WHAT IS REQUIRED: Within the material below, transcribe exactly the lines from the one holding "unrequited romantic love" through the one holding "Wet pursues the beautiful and wealthy", keeping both ends and skipping the rest.

INFORMATION SHOWN:
***

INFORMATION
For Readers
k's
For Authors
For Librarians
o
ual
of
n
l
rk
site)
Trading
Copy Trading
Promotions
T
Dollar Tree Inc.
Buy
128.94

***

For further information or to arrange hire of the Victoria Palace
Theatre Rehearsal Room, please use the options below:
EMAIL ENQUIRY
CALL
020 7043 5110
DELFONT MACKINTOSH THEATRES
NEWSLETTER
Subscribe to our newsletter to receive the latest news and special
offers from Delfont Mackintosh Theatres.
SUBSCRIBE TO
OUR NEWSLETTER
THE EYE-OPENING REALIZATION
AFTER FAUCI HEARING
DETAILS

***

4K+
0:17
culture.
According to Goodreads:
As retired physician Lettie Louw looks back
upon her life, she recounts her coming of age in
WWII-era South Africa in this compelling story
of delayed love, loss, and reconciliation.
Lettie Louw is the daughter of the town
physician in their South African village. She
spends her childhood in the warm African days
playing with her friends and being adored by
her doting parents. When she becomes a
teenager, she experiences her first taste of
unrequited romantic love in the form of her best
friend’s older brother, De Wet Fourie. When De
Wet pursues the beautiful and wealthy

***

RESPONSE TO THIS EXERCISE:
unrequited romantic love in the form of her best
friend’s older brother, De Wet Fourie. When De
Wet pursues the beautiful and wealthy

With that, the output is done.